Designing a Machine Learning System

Chip Huyen is the author of the book “Designing Machine Learning Systems: An Iterative Process for Production-Ready Applications”. She has several interesting materials on the internet, and I intend to comment on some of them here.
The material I decided to comment on today is about how to “Design a Machine Learning System”. The link is in English, but I will translate some interesting quotes. I recommend reading the full material.
This material focuses on best practices when designing a Machine Learning system, especially for those preparing for interviews in the field. Even if you are not in this process, I recommend reading it, as these are best practices in ML that every data scientist should know.
I don’t just want to write a summary of the original material, so I will focus on the more general part and comment on some quotes that I found interesting.

The image above shows a generic flow for creating a machine learning system. It is clear that it is an iterative process involving four main components: project setup, data pipeline, modeling/training, and model serving. Each stage can influence and update the previous stages. For example, during training, you may realize that the data used is incorrect or insufficient, requiring you to go back to the previous stage.
Quotes
“In school, you work with available, clean datasets and can spend most of your time on building and training machine learning models. In industry, you probably spend most of your time collecting, annotating, and cleaning data.”
There are always differences between working with AI in real life and in academia. Both are important, but the time spent on data and problem definition is really a differentiator. Other points that make a big difference are thinking about fallback, scalability, and edge cases.
“Modeling, including model selection, training, and debugging, is what’s often covered in most machine learning courses. However, it’s only a small component of the entire process. Some might even argue that it’s the easiest component.”
This is the part that scientists usually like the most, but it is really the smallest part and often the “least important” in the entire flow of solving a problem with ML.

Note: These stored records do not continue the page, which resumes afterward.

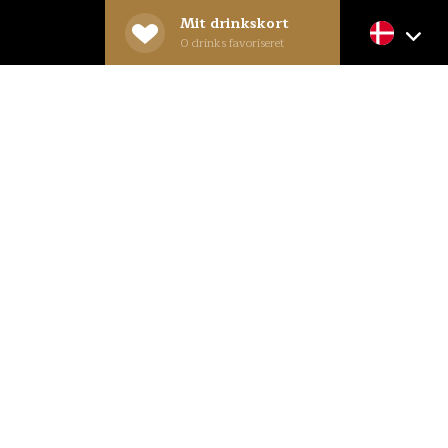
Mit drinkskort
0
drinks favoriseret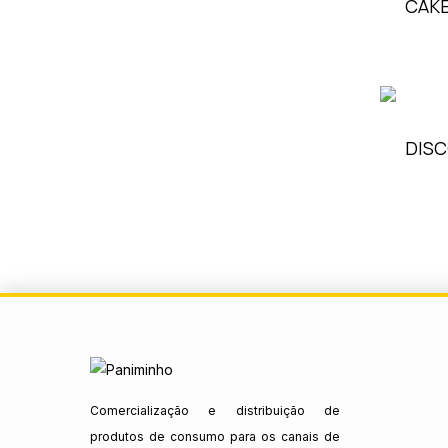
CAKE
DISC
Comercialização e distribuição de
produtos de consumo para os canais de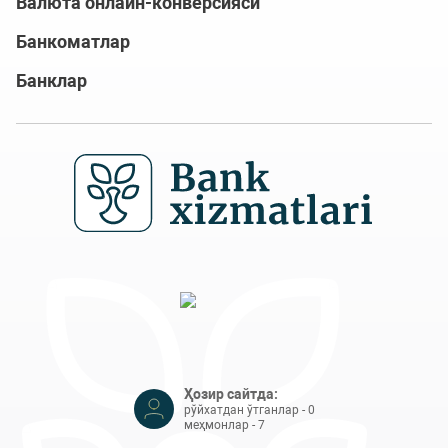
Валюта онлайн-конверсияси
Банкоматлар
Банклар
Ҳозир сайтда:
рўйхатдан ўтганлар - 0
меҳмонлар - 7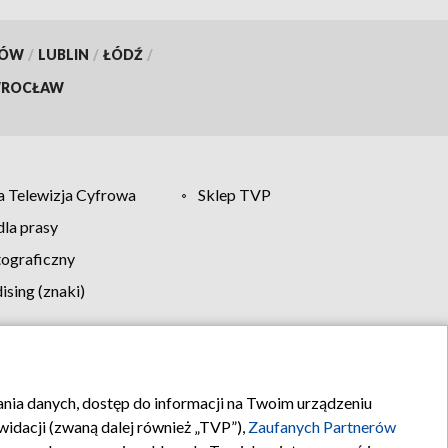
KÓW
/
LUBLIN
/
ŁÓDŹ
/
ROCŁAW
 Telewizja Cyfrowa
Sklep TVP
la prasy
tograficzny
sing (znaki)
klamy
Kontakt
rania danych, dostęp do informacji na Twoim urządzeniu
idacji (zwaną dalej również „TVP”),
Zaufanych Partnerów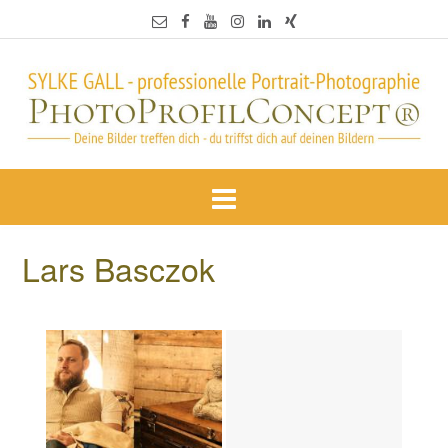
Lars Basczok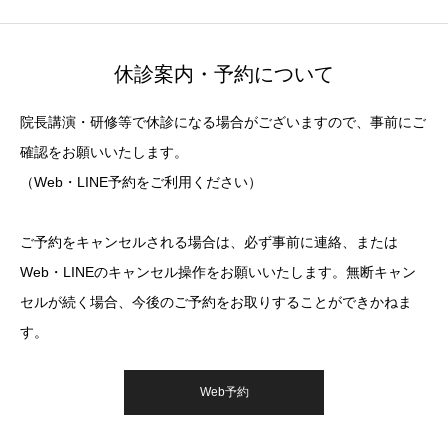
休診案内・予約について
院長講演・研修等で休診になる場合がございますので、事前にご
確認をお願いいたします。
（Web・LINE予約をご利用ください）
ご予約をキャンセルされる場合は、必ず事前に連絡、または
Web・LINEのキャンセル操作をお願いいたします。無断キャン
セルが続く場合、今後のご予約をお取りすることができかねま
す。
Web予約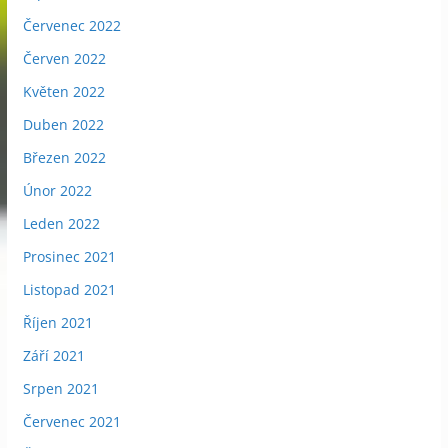
Červenec 2022
Červen 2022
Květen 2022
Duben 2022
Březen 2022
Únor 2022
Leden 2022
Prosinec 2021
Listopad 2021
Říjen 2021
Září 2021
Srpen 2021
Červenec 2021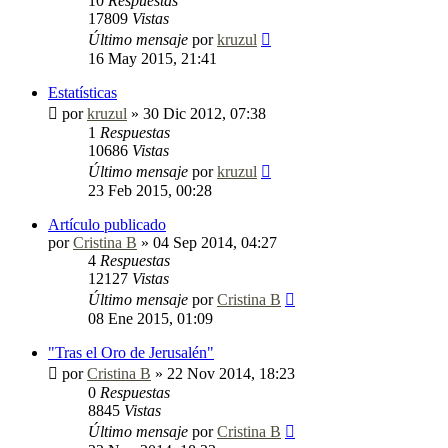
10
Respuestas
17809
Vistas
Último mensaje
por
kruzul
16 May 2015, 21:41
Estatísticas
por
kruzul
»
30 Dic 2012, 07:38
1
Respuestas
10686
Vistas
Último mensaje
por
kruzul
23 Feb 2015, 00:28
Artículo publicado
por
Cristina B
»
04 Sep 2014, 04:27
4
Respuestas
12127
Vistas
Último mensaje
por
Cristina B
08 Ene 2015, 01:09
"Tras el Oro de Jerusalén"
por
Cristina B
»
22 Nov 2014, 18:23
0
Respuestas
8845
Vistas
Último mensaje
por
Cristina B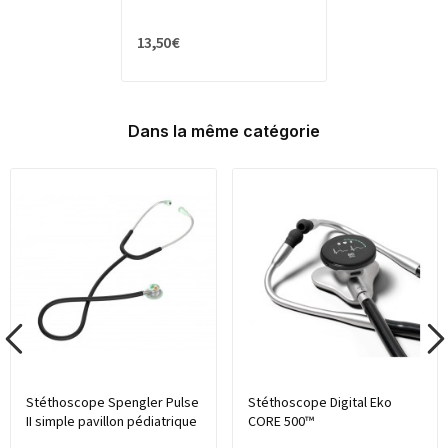
13,50 €
Dans la même catégorie
Stéthoscope Spengler Pulse
Stéthoscope Digital Eko
II simple pavillon pédiatrique
CORE 500™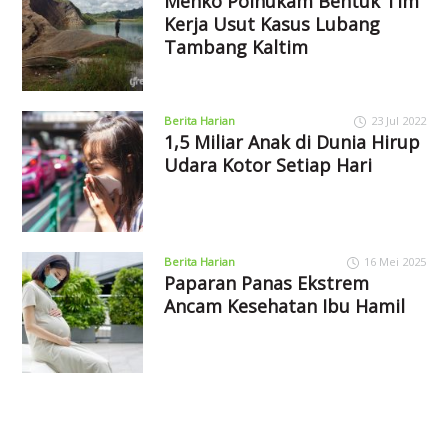
Menko Polhukam Bentuk Tim
Kerja Usut Kasus Lubang
Tambang Kaltim
Berita Harian
23 Jul 2022
1,5 Miliar Anak di Dunia Hirup
Udara Kotor Setiap Hari
Berita Harian
16 Mei 2025
Paparan Panas Ekstrem
Ancam Kesehatan Ibu Hamil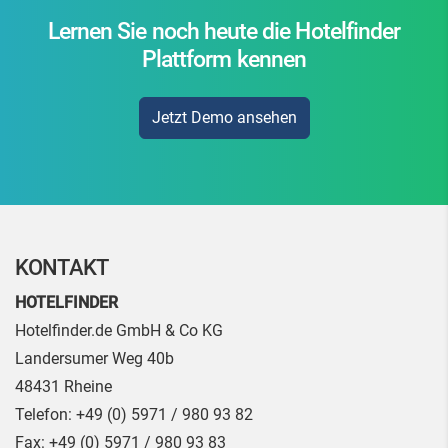
Lernen Sie noch heute die Hotelfinder
Plattform kennen
Jetzt Demo ansehen
KONTAKT
HOTELFINDER
Hotelfinder.de GmbH & Co KG
Landersumer Weg 40b
48431
Rheine
Telefon:
+49 (0) 5971 / 980 93 82
Fax:
+49 (0) 5971 / 980 93 83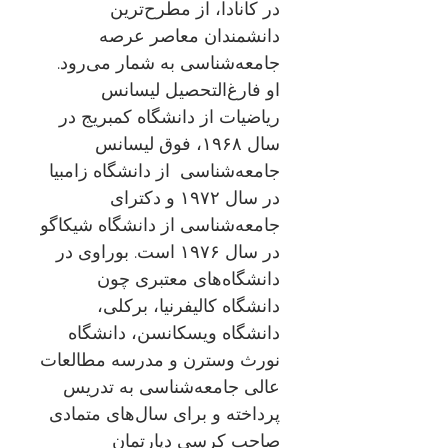
در کانادا، از مطرح‌ترین
دانشمندان معاصر عرصه
جامعه‌شناسی به شمار می‌رود.
او فارغ‌التحصیل لیسانس
ریاضیات از دانشگاه کمبریج در
سال ۱۹۶۸، فوق لیسانس
جامعه‌شناسی از دانشگاه زامبیا
در سال ۱۹۷۲ و دکترای
جامعه‌شناسی از دانشگاه شیکاگو
در سال ۱۹۷۶ است. بوراوی در
دانشگاه‌های معتبری چون
دانشگاه کالیفرنیا، برکلی،
دانشگاه ویسکانسن، دانشگاه
نورث وسترن و مدرسه مطالعات
عالی جامعه‌شناسی به تدریس
پرداخته و برای سال‌های متمادی
صاحب کرسی دپارتمان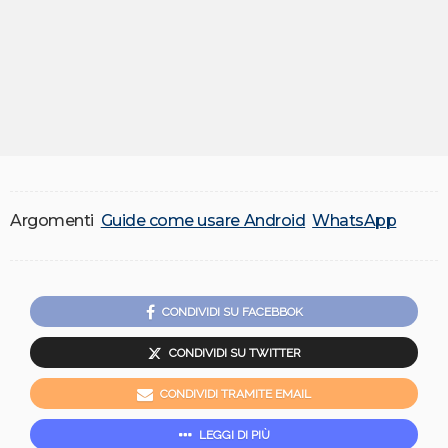
Argomenti
Guide come usare Android
WhatsApp
CONDIVIDI SU FACEBBOK
CONDIVIDI SU TWITTER
CONDIVIDI TRAMITE EMAIL
LEGGI DI PIÙ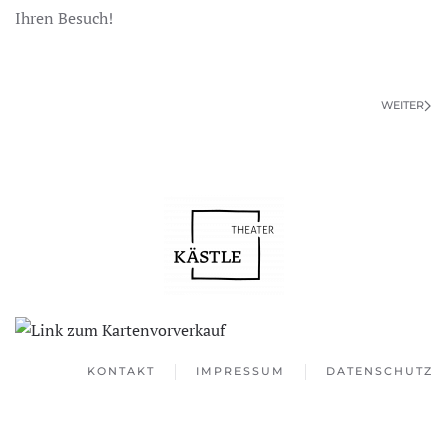
Ihren Besuch!
WEITER
KONTAKT
IMPRESSUM
DATENSCHUTZ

“When searching for a solution, your goal isn’t to show off your knowledge of the latest buzzwords but to use the simplest solution that can do the job. Simplicity serves two purposes. First, gradually adding more complex components makes it easier to debug step by step. Second, the simplest model serves as a baseline to which you can compare your more complex models.”

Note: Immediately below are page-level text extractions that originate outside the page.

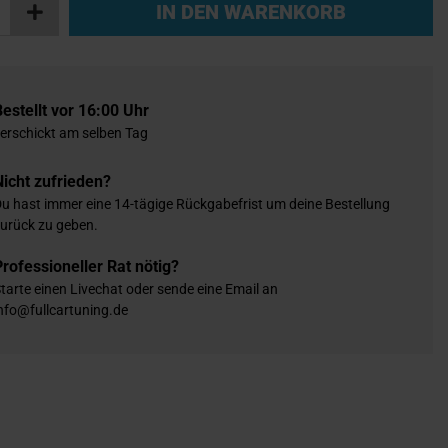
IN DEN WARENKORB
Bestellt vor 16:00 Uhr
erschickt am selben Tag
Nicht zufrieden?
u hast immer eine 14-tägige Rückgabefrist um deine Bestellung
urück zu geben.
Professioneller Rat nötig?
tarte einen Livechat oder sende eine Email an
nfo@fullcartuning.de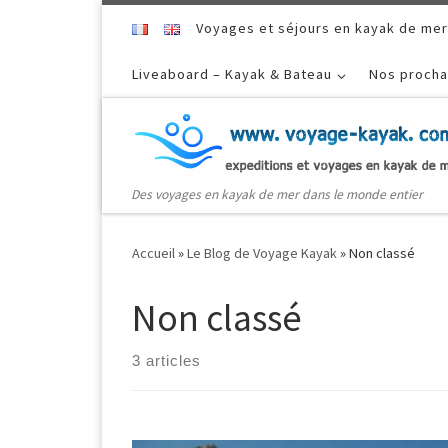
Skip to content
Voyages et séjours en kayak de mer
Liveaboard – Kayak & Bateau
Nos procha
Des voyages en kayak de mer dans le monde entier
Accueil
»
Le Blog de Voyage Kayak
»
Non classé
Non classé
3 articles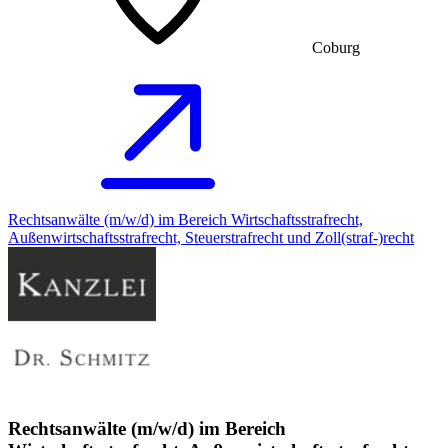
Coburg
Rechtsanwälte (m/w/d) im Bereich Wirtschaftsstrafrecht,
Außenwirtschaftsstrafrecht, Steuerstrafrecht und Zoll(straf-)recht
Rechtsanwälte (m/w/d) im Bereich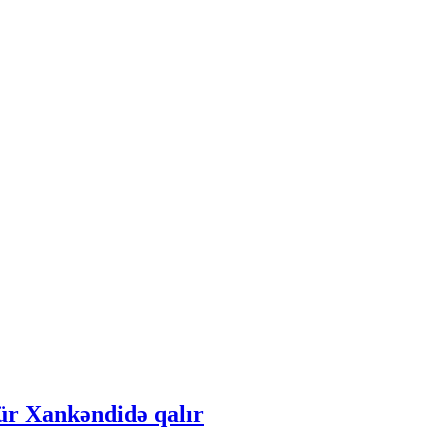
dür Xankəndidə qalır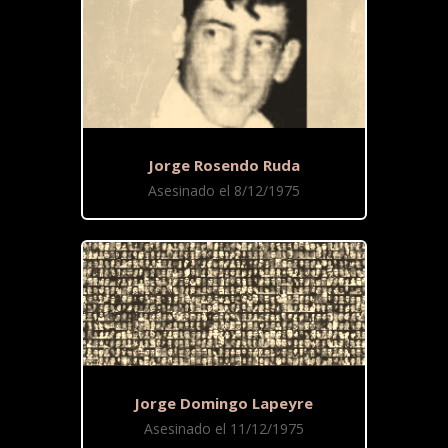
Jorge Rosendo Ruda
Asesinado el 8/12/1975
Jorge Domingo Lapeyre
Asesinado el 11/12/1975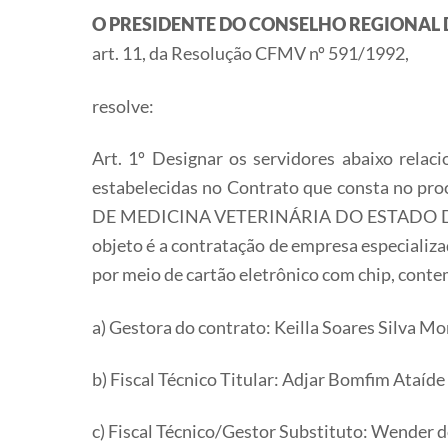
O PRESIDENTE DO CONSELHO REGIONAL 
art. 11, da Resolução CFMV nº 591/1992,
resolve:
Art. 1º Designar os servidores abaixo relac
estabelecidas no Contrato que consta no 
DE MEDICINA VETERINÁRIA DO ESTADO DE GOIÁ
objeto é a contratação de empresa especializa
por meio de cartão eletrônico com chip, conte
a) Gestora do contrato: Keilla Soares Silva Mo
b) Fiscal Técnico Titular: Adjar Bomfim Ataíde
c) Fiscal Técnico/Gestor Substituto: Wender do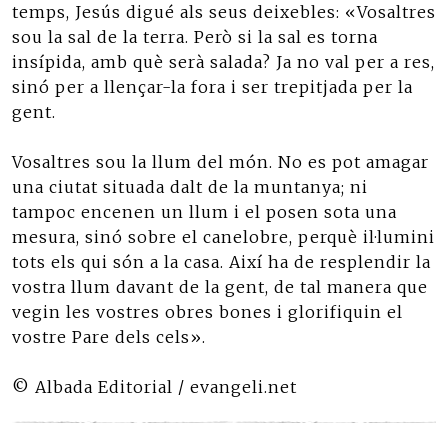
temps, Jesús digué als seus deixebles: «Vosaltres
sou la sal de la terra. Però si la sal es torna
insípida, amb què serà salada? Ja no val per a res,
sinó per a llençar-la fora i ser trepitjada per la
gent.
Vosaltres sou la llum del món. No es pot amagar
una ciutat situada dalt de la muntanya; ni
tampoc encenen un llum i el posen sota una
mesura, sinó sobre el canelobre, perquè il·lumini
tots els qui són a la casa. Així ha de resplendir la
vostra llum davant de la gent, de tal manera que
vegin les vostres obres bones i glorifiquin el
vostre Pare dels cels».
© Albada Editorial / evangeli.net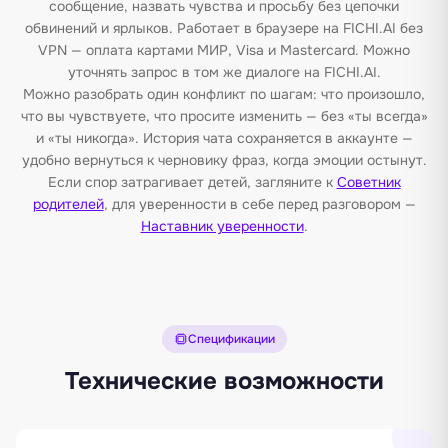
сообщение, назвать чувства и просьбу без цепочки
обвинений и ярлыков. Работает в браузере на FICHI.AI без
VPN — оплата картами МИР, Visa и Mastercard. Можно
уточнять запрос в том же диалоге на FICHI.AI.
Можно разобрать один конфликт по шагам: что произошло,
что вы чувствуете, что просите изменить — без «ты всегда»
и «ты никогда». История чата сохраняется в аккаунте —
удобно вернуться к черновику фраз, когда эмоции остынут.
Если спор затрагивает детей, загляните к
Советник
родителей
, для уверенности в себе перед разговором —
Наставник уверенности
.
Спецификации
Технические возможности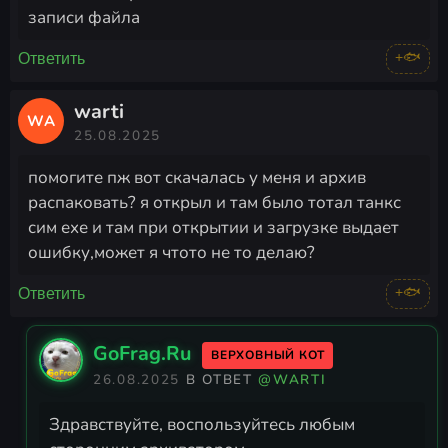
записи файла
+🐟
Ответить
warti
WA
25.08.2025
помогите пж вот скачалась у меня и архив
распаковать? я открыл и там было тотал танкс
сим ехе и там при открытии и загрузке выдает
ошибку,может я чтото не то делаю?
+🐟
Ответить
GoFrag.Ru
ВЕРХОВНЫЙ КОТ
26.08.2025
В ОТВЕТ
@WARTI
Здравствуйте, воспользуйтесь любым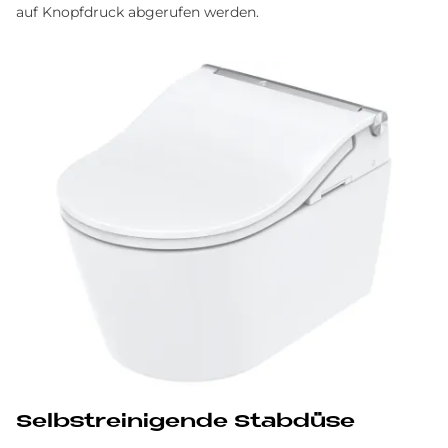
auf Knopfdruck abgerufen werden.
Selbst­rei­ni­gen­de Stab­düse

Wow, I even feel like framing this. The vast majority of data scientists get excited about the latest trendy technologies and forget to start simple.

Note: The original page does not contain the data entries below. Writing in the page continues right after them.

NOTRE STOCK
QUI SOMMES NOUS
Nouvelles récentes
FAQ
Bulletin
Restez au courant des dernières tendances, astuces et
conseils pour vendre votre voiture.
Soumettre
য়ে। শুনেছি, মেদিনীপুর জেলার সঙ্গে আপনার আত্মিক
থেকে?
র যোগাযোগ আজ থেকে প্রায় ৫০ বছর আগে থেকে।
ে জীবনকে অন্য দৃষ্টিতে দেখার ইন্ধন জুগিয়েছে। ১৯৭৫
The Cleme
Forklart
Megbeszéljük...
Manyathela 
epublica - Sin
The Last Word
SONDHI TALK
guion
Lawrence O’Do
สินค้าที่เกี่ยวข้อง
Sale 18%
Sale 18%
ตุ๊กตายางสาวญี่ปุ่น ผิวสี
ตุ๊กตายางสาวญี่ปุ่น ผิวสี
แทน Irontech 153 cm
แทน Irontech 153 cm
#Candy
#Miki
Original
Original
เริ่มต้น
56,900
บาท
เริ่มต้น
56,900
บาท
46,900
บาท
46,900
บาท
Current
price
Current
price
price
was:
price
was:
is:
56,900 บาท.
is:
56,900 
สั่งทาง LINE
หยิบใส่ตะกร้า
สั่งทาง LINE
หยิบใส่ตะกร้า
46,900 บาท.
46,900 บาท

“ weaker models with well-tuned hyperparameters can outperform stronger, more recent models.”
Here we have another point for simplicity and focusing on the “basic” models. By taking good care of the input data and hyperparameter tuning, your SVM can beat a deep learning model with hundreds of layers.
“And there’s the question of interpretability. If your model predicts that someone shouldn’t get a loan, that person deserves to know the reason why. You need to consider the performance/interpretability tradeoffs. Making a model more complex might increase its performance but make the results harder to interpret.”
Interpretability is a subject often forgotten in AI workflows. Interpretability is sometimes necessary, as in the given example, but it can also help you improve the model.
“You also need to think about the potential biases and misuses of your model. Does it propagate any gender and racial biases from the data, and if so, how will you fix it?”
We have “ultra-futuristic” models, with generative AI and much more, but one of the biggest challenges in AI is privacy and model bias. I talked a bit about this in my text about the documentary “XXXXX”.
Summary of the stages

Project Setup:
— Define objectives and goals.
— Understand user experience and use cases.
— Determine evaluation metrics for training and inference.
— Address project constraints (e.g., time, computing power).
Data Pipeline:
— Collect and annotate data.
— Preprocess and represent data for models.
— Handle data storage and privacy concerns.
— Address biases.
Modeling:
— Select appropriate models based on the type of problem (e.g., supervised vs unsupervised).
— Train models and solve common training problems (e.g., overfitting, underfitting).
— Define baselines (random, human, simple heuristic).
Serving:
— Deploy models and collect user feedback.
— Update models based on feedback and new data.
— Ensure model interpretability and address biases.
Conclusion
I recommend reading the material to all data scientists. These are simple concepts and practices, but many people forget them.